_TASK DATA_
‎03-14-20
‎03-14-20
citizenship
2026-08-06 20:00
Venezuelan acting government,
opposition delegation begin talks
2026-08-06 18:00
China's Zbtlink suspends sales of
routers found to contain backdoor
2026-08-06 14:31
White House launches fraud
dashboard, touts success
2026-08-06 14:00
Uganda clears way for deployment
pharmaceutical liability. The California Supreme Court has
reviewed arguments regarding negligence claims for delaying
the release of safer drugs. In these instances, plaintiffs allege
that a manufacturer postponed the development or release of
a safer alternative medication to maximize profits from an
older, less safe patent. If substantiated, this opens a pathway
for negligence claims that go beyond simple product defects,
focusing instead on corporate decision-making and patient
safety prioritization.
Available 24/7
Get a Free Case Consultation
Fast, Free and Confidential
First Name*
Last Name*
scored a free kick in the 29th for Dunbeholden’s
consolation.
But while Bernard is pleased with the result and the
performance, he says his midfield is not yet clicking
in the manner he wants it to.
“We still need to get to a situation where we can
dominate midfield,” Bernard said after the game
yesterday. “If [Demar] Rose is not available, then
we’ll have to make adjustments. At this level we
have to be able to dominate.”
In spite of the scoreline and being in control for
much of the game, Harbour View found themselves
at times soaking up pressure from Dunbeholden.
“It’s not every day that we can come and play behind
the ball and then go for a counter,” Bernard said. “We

---

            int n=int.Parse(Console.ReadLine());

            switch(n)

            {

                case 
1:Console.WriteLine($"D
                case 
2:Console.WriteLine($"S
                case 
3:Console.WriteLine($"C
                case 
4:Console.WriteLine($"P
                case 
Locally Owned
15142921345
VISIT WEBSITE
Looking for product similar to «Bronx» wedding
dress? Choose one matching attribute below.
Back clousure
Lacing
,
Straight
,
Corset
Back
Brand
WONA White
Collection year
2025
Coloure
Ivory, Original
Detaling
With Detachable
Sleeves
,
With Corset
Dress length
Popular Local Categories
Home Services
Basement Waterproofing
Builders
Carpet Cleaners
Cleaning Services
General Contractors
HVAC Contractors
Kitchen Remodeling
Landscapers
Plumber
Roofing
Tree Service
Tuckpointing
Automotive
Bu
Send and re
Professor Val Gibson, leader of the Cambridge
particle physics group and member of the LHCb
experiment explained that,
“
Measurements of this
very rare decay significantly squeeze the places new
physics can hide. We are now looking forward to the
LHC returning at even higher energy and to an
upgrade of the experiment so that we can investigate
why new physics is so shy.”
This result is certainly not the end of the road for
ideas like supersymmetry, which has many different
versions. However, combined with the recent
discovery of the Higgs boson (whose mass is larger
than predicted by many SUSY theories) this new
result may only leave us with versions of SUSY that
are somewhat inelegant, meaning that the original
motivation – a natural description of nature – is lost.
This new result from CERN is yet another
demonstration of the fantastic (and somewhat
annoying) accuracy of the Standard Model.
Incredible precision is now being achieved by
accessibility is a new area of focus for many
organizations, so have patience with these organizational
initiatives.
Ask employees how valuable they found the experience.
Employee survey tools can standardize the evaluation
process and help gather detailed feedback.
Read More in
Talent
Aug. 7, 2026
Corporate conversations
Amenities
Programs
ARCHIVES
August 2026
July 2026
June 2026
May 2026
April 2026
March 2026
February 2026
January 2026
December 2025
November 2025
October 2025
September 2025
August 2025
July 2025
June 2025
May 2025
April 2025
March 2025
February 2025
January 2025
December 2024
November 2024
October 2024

...

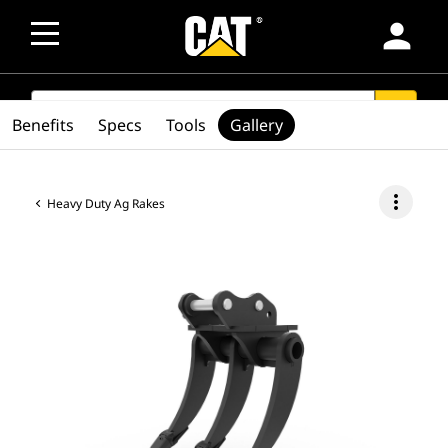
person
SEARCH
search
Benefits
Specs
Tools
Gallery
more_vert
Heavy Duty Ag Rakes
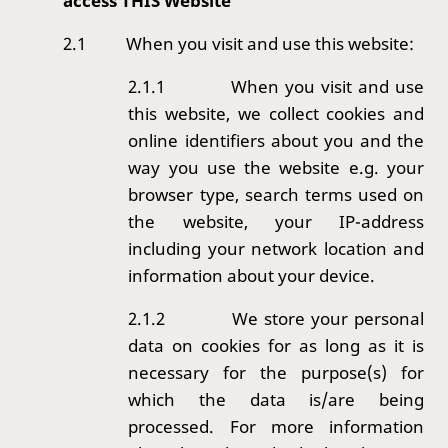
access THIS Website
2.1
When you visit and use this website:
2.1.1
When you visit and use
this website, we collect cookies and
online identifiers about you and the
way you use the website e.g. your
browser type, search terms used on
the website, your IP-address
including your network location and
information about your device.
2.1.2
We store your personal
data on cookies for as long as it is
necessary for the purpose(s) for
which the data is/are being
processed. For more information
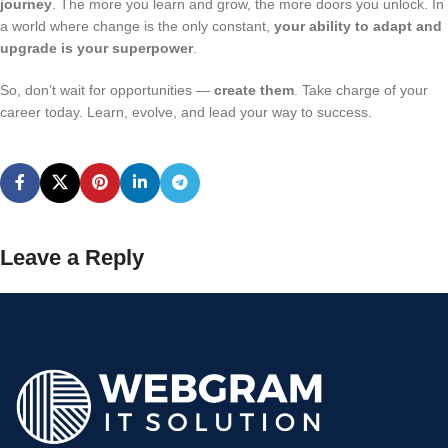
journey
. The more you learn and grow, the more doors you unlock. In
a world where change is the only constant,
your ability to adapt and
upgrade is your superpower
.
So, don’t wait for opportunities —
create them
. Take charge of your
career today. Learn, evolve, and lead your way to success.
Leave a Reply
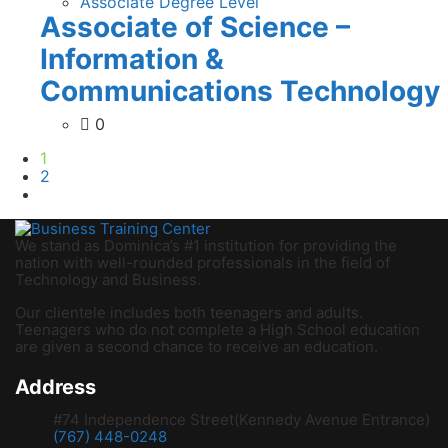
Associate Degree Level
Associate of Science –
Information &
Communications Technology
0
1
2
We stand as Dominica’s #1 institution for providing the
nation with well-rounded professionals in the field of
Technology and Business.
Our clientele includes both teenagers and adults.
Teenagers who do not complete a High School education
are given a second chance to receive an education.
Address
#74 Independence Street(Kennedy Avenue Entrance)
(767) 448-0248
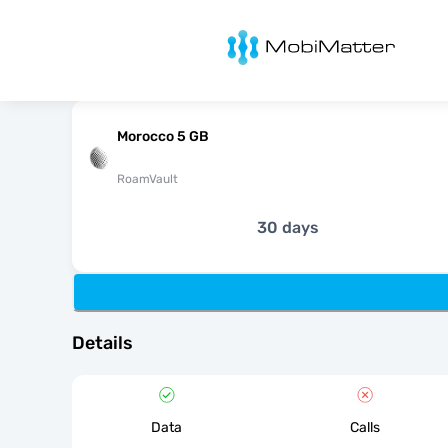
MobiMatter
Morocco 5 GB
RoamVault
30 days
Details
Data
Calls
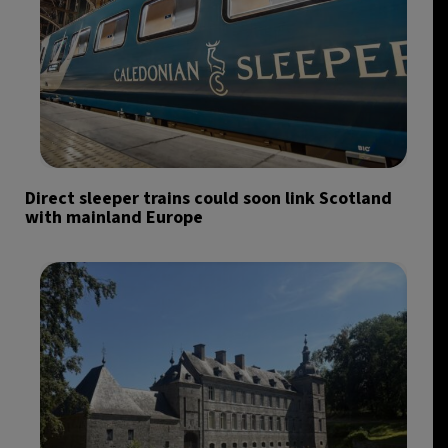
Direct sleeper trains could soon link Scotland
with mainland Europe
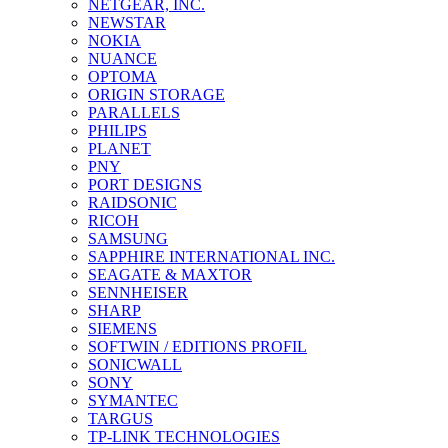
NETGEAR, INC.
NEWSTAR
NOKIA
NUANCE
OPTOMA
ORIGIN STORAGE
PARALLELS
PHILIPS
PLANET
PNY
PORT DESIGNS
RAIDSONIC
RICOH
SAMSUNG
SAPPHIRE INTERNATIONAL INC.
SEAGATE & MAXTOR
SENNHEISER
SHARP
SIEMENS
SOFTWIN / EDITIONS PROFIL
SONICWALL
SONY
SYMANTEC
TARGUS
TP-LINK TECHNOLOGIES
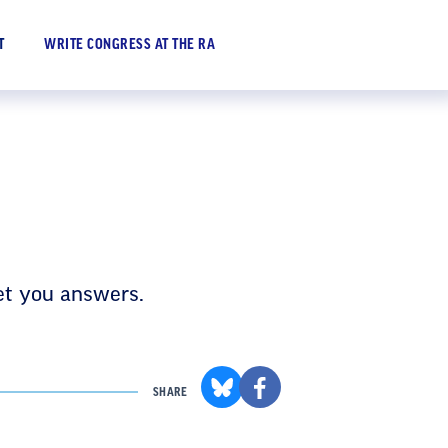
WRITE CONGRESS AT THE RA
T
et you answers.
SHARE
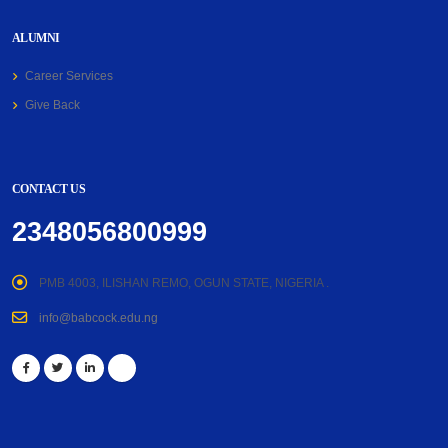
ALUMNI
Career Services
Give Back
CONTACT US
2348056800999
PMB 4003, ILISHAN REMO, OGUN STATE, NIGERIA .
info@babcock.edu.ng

_TASK DESCRIPTION_
Where the word "being" appears in a line of the entries, copy that line.

_COMPLETED TASK_
In spite of the scoreline and being in control for
Incredible precision is now being achieved by
which the data is/are being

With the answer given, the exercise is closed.